AWS Distro for OpenTelemetry is now generally available for metrics

At the end of 2021 we made traces in OpenTelemetry generally available (GA) and then the focus in the Cloud Native Computing Foundation (CNCF) OpenTelemetry project moved to metrics. We worked upstream in the community to implement metrics in SDKs and ensure compatibility with Prometheus as well as to stabilize the collector to support metrics. Now, we‘re excited to share that in the OpenTelemetry upstream we have declared metrics ready for use this week and with it we make metrics GA in our AWS Distro for OpenTelemetry (ADOT) as well, including production-ready metrics support, that is, eligible for Enterprise Support.

Ready for use for metrics in OpenTelemetry means that the specification, the APIs and SDKs, as well as other components that author, capture, process, and otherwise interact with metrics now have the full set of OpenTelemetry metrics functionality and will not introduce any breaking changes.

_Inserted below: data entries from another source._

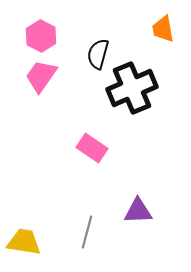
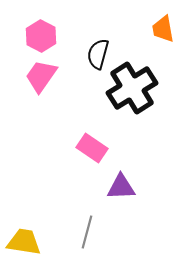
black cross: rotated 9 degrees counterclockwise
purple triangle: moved 17 px left, 24 px up
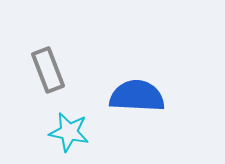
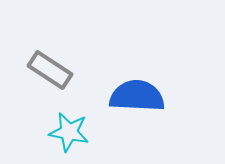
gray rectangle: moved 2 px right; rotated 36 degrees counterclockwise
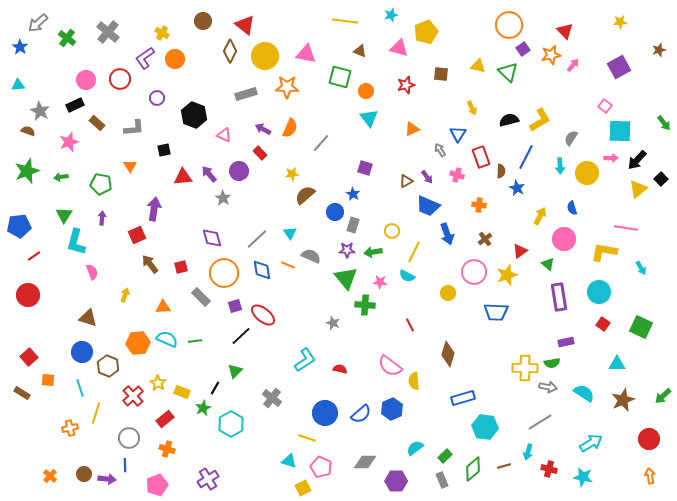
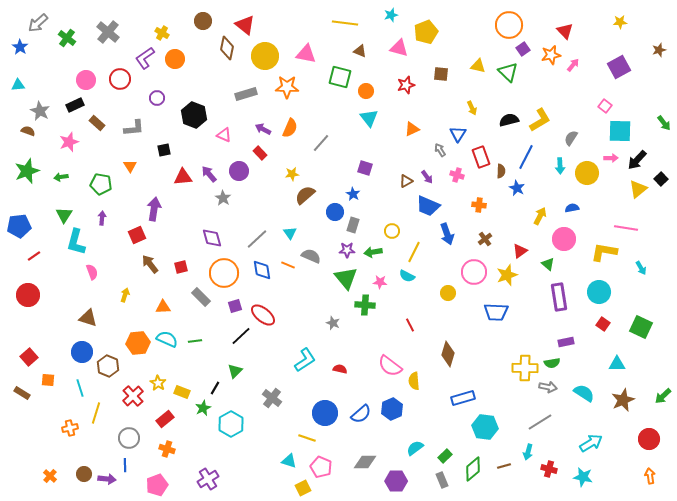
yellow line at (345, 21): moved 2 px down
brown diamond at (230, 51): moved 3 px left, 3 px up; rotated 15 degrees counterclockwise
blue semicircle at (572, 208): rotated 96 degrees clockwise
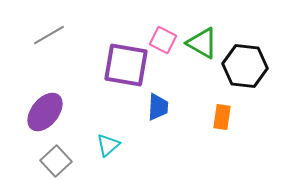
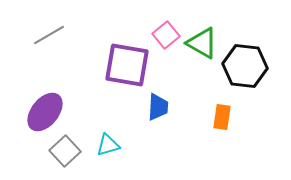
pink square: moved 3 px right, 5 px up; rotated 24 degrees clockwise
purple square: moved 1 px right
cyan triangle: rotated 25 degrees clockwise
gray square: moved 9 px right, 10 px up
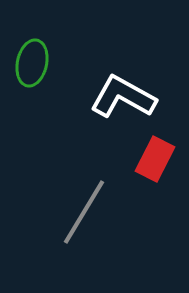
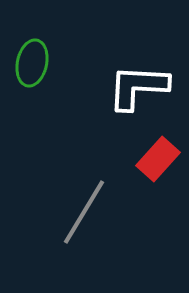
white L-shape: moved 15 px right, 10 px up; rotated 26 degrees counterclockwise
red rectangle: moved 3 px right; rotated 15 degrees clockwise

Some highlights of the ADOT release we just shipped include:

The ADOT collector is now production-ready for metrics, check out the v0.18 release notes for details.
Integration with AWS services: in addition to sending traces to AWS X-Ray, you can now send metrics to Amazon Managed Service for Prometheus.
We support metrics for the Java, .NET, and Python SDKs in ADOT.

Let’s now have a look at how we got here and how you can benefit from OpenTelemetry and ADOT for your workloads in AWS.

Instrumentation

The OpenTelemetry Metrics specification design emphasis was on supporting existing metrics instrumentation protocols and standards such as the Prometheus exposition format. This enables you to use the ADOT collector as a drop-in replacement for an in-cluster Prometheus to scrape targets as well as ingest metrics into Amazon Managed Service for Prometheus, using the Prometheus Remote Write Exporter.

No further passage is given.